Il avait le manteau, la rapière et la fraise,

Ainsi qu'un raffiné du temps de Louis treize,

Et semblait jeune encor.

Mais en regardant bien, je vis que sa perruque

Sous ses faux cheveux bruns laissait près de sa nuque

Passer des cheveux blancs ;

Son front, pareil au front de la mer soucieuse,

Se ridait à longs plis ; sa joue était si creuse

Que l'on comptait ses dents.

Malgré le fard épais dont elle était plâtrée,

Comme un marbre couvert d'une gaze pourprée

Sa pâleur transperçait ;

A travers le carmin qui colorait sa lèvre,

Sous son rire d'emprunt on voyait que la fièvre

Chaque nuit le baisait.

Ses yeux sans mouvement semblaient des yeux de verre

Ils n'avaient rien des yeux d'un enfant de la terre,

Ni larmes ni regard.

Diamant enchâssé dans sa morne prunelle

Brillait d'un éclat fixe, une froide étincelle.

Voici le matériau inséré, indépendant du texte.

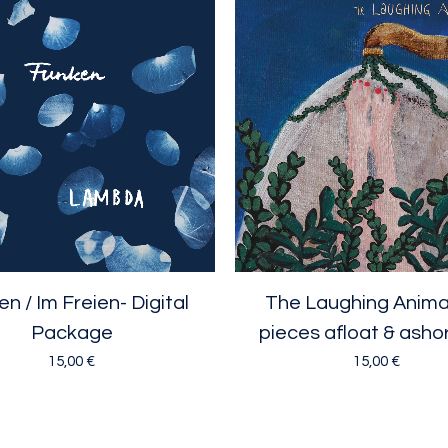
n / Im Freien- Digital
The Laughing Animal 
Package
pieces afloat & asho
15,00
€
15,00
€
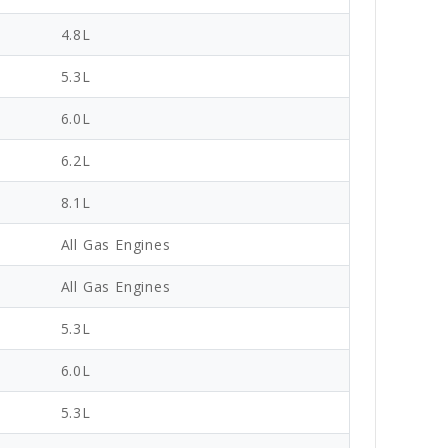
4.8L
5.3L
6.0L
6.2L
8.1L
All Gas Engines
All Gas Engines
5.3L
6.0L
5.3L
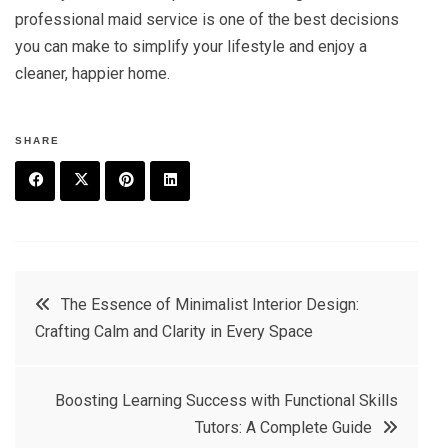
professional maid service is one of the best decisions
you can make to simplify your lifestyle and enjoy a
cleaner, happier home.
SHARE
F
T
P
L
a
w
in
in
c
it
t
k
Post
The Essence of Minimalist Interior Design:
e
t
e
e
Crafting Calm and Clarity in Every Space
navigation
b
e
r
d
o
r
e
in
Boosting Learning Success with Functional Skills
o
s
Tutors: A Complete Guide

C'était bien un vieillard !

Comme l'arche d'un pont son dos faisait la voûte,

Ses pieds endoloris, tout gonflés par la goutte.

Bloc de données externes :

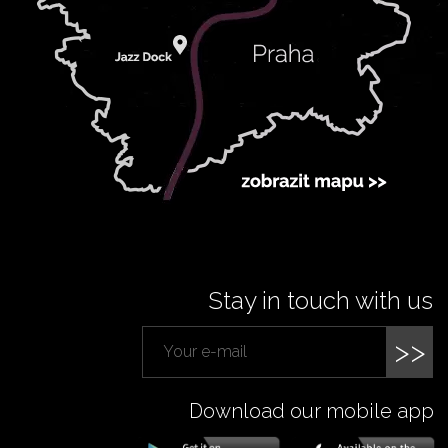
Stay in touch with us
>>
Download our mobile app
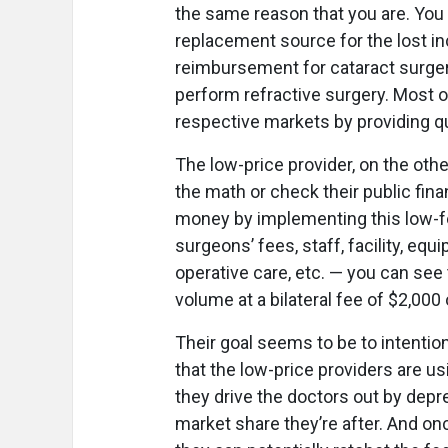
the same reason that you are. You 
replacement source for the lost i
reimbursement for cataract surgery
perform refractive surgery. Most o
respective markets by providing qua
The low-price provider, on the othe
the math or check their public fina
money by implementing this low-fe
surgeons’ fees, staff, facility, equ
operative care, etc. — you can see th
volume at a bilateral fee of $2,000 
Their goal seems to be to intention
that the low-price providers are usi
they drive the doctors out by depre
market share they’re after. And on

Chancelaient sous son poids.

Ses mains pâles tremblaient ; ainsi tremblent les vagues,

Sous les baisers du Nord, et laissaient fuir leurs bagues

Trop larges pour ses doigts.

Tout ce luxe, ce fard sur cette face creuse,

Formait une alliance étrange et monstrueuse.

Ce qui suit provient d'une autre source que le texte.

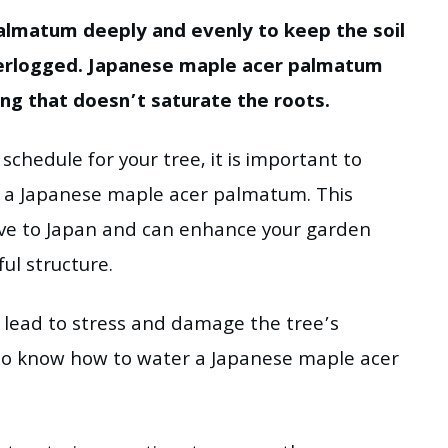
almatum deeply and evenly to keep the soil
terlogged. Japanese maple acer palmatum
ing that doesn’t saturate the roots.
chedule for your tree, it is important to
f a Japanese maple acer palmatum. This
tive to Japan and can enhance your garden
ful structure.
lead to stress and damage the tree’s
al to know how to water a Japanese maple acer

C'était plus triste à voir

Et plus laid, qu'un cercueil chez des filles de joie,

Qu'un squelette paré d'une robe de soie,

Qu'une vieille au miroir.

Confiant à la nuit son amoureuse plainte,

Il attendait devant une fenêtre éteinte,

Sous un balcon désert.

Nul front blanc ne venait s'appuyer au vitrage,

Nul soleil de beauté ne montrait son visage

Au fond du ciel ouvert.

Dis, que fais-tu donc là, vieillard, dans les ténèbres,

Par une de ces nuits où les essaims funèbres

S'envolent des tombeaux ?

Que vas-tu donc chercher si loin, si tard, à l'heure

Où l'Ange de minuit au beffroi chante et pleure

Sans page et sans flambeaux ?

Tu n'as plus l'âge où tout vous rit et vous accueille,

Où la vierge répand à vos pieds, feuille à feuille,

La fleur de sa beauté.

Et ce n'est plus pour toi que s'ouvrent les fenêtres ;

Tu n'es bon qu'à dormir auprès de tes ancêtres

Sous un marbre sculpté.

Entends-tu le hibou qui jette ses cris aigres ?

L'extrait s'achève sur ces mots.